Brexit and the MFA - Ministry for Foreign Affairs
Brexit and the Ministry for Foreign Affairs31.01.2019
The Ministry for Foreign Affairs monitors Britain’s exit from the EU. Here you’ll find information on the impact of Brexit for citizens and businesses.
The United Kingdom was originally due to leave the European Union on 29 March 2019. On Friday 5 April, UK Prime Minister Theresa May decided to ask the EU for a further extension. The leaders of the 27 EU Member States were ready to extend the due date until 31 October 2019. If the UK Parliament approves the Withdrawal Agreement, Brexit can enter into force earlier. In that case, Brexit would enter into force at the beginning of the month following the ratification of the Withdrawal Agreement. During the extension period, the UK will remain a Member State with their usual rights and responsibilities. This means, for example, that the UK must hold the elections to the European Parliament; otherwise the withdrawal will take place as soon as on 1 June 2019.
The UK withdrawal agreement, which would allow an orderly withdrawal from the EU, is complete. However, both the UK Parliament and the European Parliament must ratify the agreement before it can enter into force.
The primary objective of both the EU and the UK is for the UK to withdraw from the EU in an organised manner. So far, the lower house of the UK Parliament has not yet ratified the withdrawal agreement. This does not yet mean that the UK will withdraw from the EU without an agreement.
However, because we cannot be certain that the UK will reach an EU withdrawal agreement, we must also be prepared for the possibility of withdrawal without an agreement.
Withdrawal without an agreement would mean several changes to the position of UK citizens and UK-based businesses in the EU.

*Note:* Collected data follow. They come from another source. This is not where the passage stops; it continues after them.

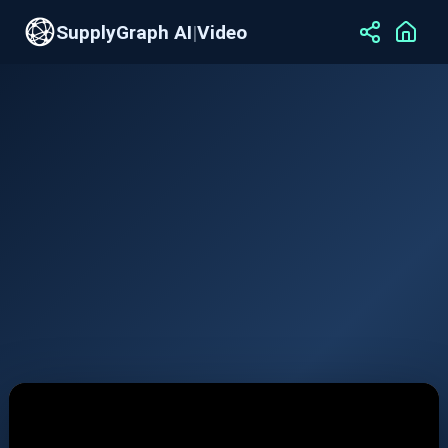
SupplyGraph AI
|
Video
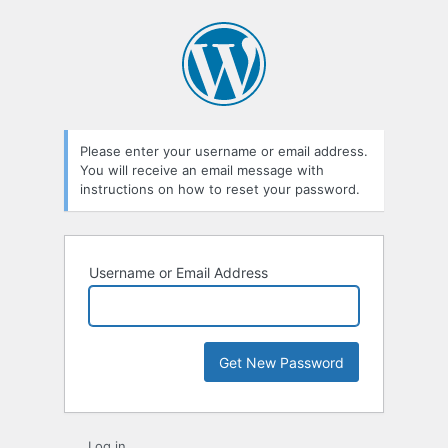
Lost
Password
Please enter your username or email address.
You will receive an email message with
instructions on how to reset your password.
Username or Email Address
Log in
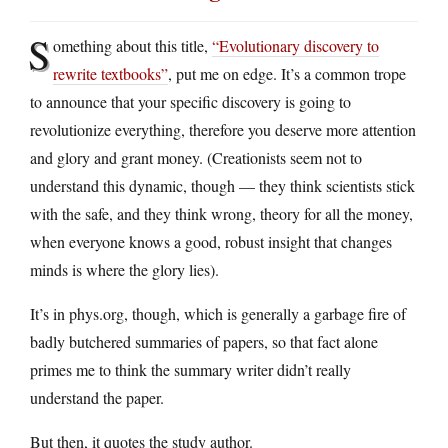
S
omething about this title,
“Evolutionary discovery to
rewrite textbooks”
, put me on edge. It’s a common trope
to announce that your specific discovery is going to
revolutionize everything, therefore you deserve more attention
and glory and grant money. (Creationists seem not to
understand this dynamic, though — they think scientists stick
with the safe, and they think wrong, theory for all the money,
when everyone knows a good, robust insight that changes
minds is where the glory lies).
It’s in phys.org, though, which is generally a garbage fire of
badly butchered summaries of papers, so that fact alone
primes me to think the summary writer didn’t really
understand the paper.
But then, it quotes the study author.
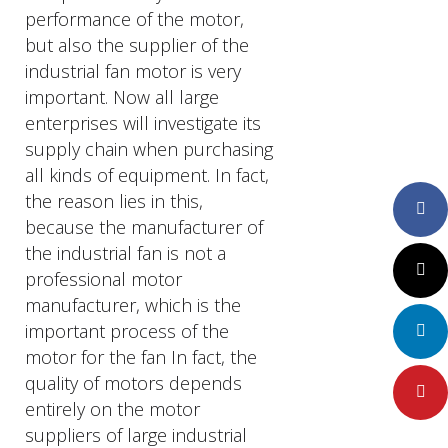
performance of the motor,
but also the supplier of the
industrial fan motor is very
important. Now all large
enterprises will investigate its
supply chain when purchasing
all kinds of equipment. In fact,
the reason lies in this,
Faceboo
because the manufacturer of
the industrial fan is not a
Twitter
professional motor
manufacturer, which is the
important process of the
LinkedIn
motor for the fan In fact, the
quality of motors depends
Pinteres
entirely on the motor
suppliers of large industrial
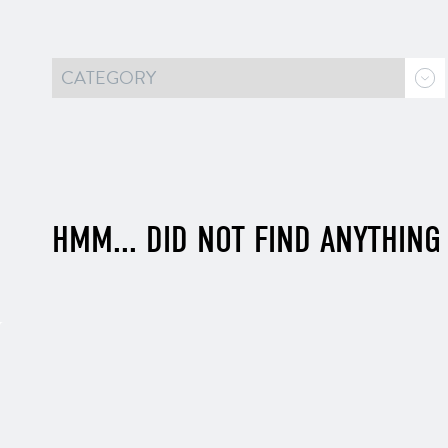
HMM... DID NOT FIND ANYTHING 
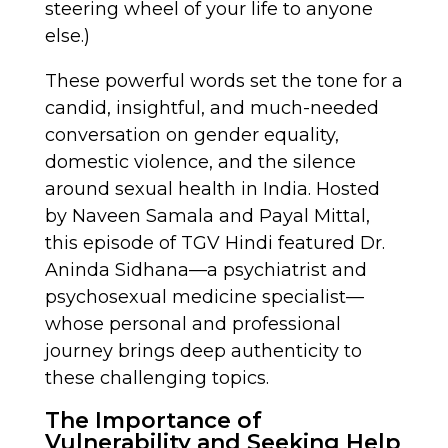
steering wheel of your life to anyone
else.)
These powerful words set the tone for a
candid, insightful, and much-needed
conversation on gender equality,
domestic violence, and the silence
around sexual health in India. Hosted
by Naveen Samala and Payal Mittal,
this episode of TGV Hindi featured Dr.
Aninda Sidhana—a psychiatrist and
psychosexual medicine specialist—
whose personal and professional
journey brings deep authenticity to
these challenging topics.
The Importance of
Vulnerability and Seeking Help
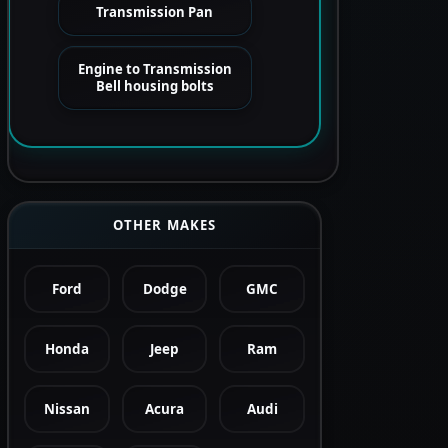
Transmission Pan
Engine to Transmission
Bell housing bolts
OTHER MAKES
Ford
Dodge
GMC
Honda
Jeep
Ram
Nissan
Acura
Audi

Preparation for withdrawal without an agreement is a shared task of EU-level and national-level authorities, including those of Finland, as well as companies and citizens. More information about preparedness measures is available on the websites of the Prime Minister’s Office and the European Commission, for instance.
Each Ministry is responsible for dealing with the aspects of Brexit that affect its administrative branch. Responsibility for the overall coordination of the process lies with the Prime Minister’s Office, whose website provides comprehensive information about Brexit organised by topic.
The administrative branch of the Ministry for Foreign Affairs includes trade policy, foreign and security policy and development policy, as well as matters concerning consular services. Matters concerning UK citizens and imports and exports to and from the UK are largely the responsibility of authorities other than the Ministry for Foreign Affairs. For example, matters related to travel documents are the responsibility of the police, customs and declaration issues are handled by Customs, requirements related to goods trade are handled by the Ministry of Economic Affairs and Employment and the transfer of personal data is the responsibility of the Ombudsman for Data Protection.